Long-Term Cyclability of NCM-811 at High Voltages in Lithium-Ion Batteries: an In-Depth Diagnostic Study

High-nickel layered oxides, such as LiNi0.8Co0.1Mn0.1O2 (NCM-811), offer higher energy density than their low-nickel counterparts at a given voltage and are gaining major traction in automotive lithium-ion batteries for electric vehicles. Besides high-Ni content, higher charging voltages above 4.3 V vs Li+/Li boost the energy and represent another focus in battery development. Here, we investigate the long-term cyclability of NCM-811 in graphite pouch cells over 1000 deep cycles between 2.5–4.2, 2.5–4.4, and 2.5–4.5 V through a suite of sensitive characterization techniques.
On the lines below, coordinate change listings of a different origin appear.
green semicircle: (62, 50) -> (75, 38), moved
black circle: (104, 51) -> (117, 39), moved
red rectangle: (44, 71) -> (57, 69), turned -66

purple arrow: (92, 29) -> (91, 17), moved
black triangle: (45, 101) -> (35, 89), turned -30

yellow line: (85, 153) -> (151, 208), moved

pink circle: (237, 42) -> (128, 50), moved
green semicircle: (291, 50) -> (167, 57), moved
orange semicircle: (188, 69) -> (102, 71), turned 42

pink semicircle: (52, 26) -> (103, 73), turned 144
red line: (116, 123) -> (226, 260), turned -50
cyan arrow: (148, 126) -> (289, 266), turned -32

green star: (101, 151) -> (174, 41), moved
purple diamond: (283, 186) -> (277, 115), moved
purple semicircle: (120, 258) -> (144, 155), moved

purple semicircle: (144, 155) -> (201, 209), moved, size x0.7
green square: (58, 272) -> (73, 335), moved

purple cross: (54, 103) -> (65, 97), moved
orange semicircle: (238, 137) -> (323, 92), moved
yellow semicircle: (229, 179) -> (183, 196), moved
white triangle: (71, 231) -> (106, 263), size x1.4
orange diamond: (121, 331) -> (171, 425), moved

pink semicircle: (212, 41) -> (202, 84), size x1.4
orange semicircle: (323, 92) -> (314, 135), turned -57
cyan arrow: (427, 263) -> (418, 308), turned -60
The NCM-811 full cells show severely deteriorated cyclability with higher charging voltages, from 78% at 4.2 V to 52 and 32% at 4.4 and 4.5 V, respectively. At 4.2 V, minor parasitic electrolyte oxidation as well as cathode Li/Ni mixing and cracking are revealed after cycling, while transition-metal dissolution and surface reconstruction into rock-salt NiO are virtually undetectable. At 4.4 and 4.5 V, transition-metal dissolution and crossover to the anode become much more pronounced and a primary contributor to the capacity fade, while significant surface NiO formation causes substantial voltage polarization, which is less noticeable at 4.2 V. Meanwhile, more severe electrolyte oxidation, Li/Ni mixing, and particle pulverization exacerbate the voltage and capacity fade. These results outline distinct challenges for stable high-Ni layered oxide cathodes in high-voltage Li-ion batteries.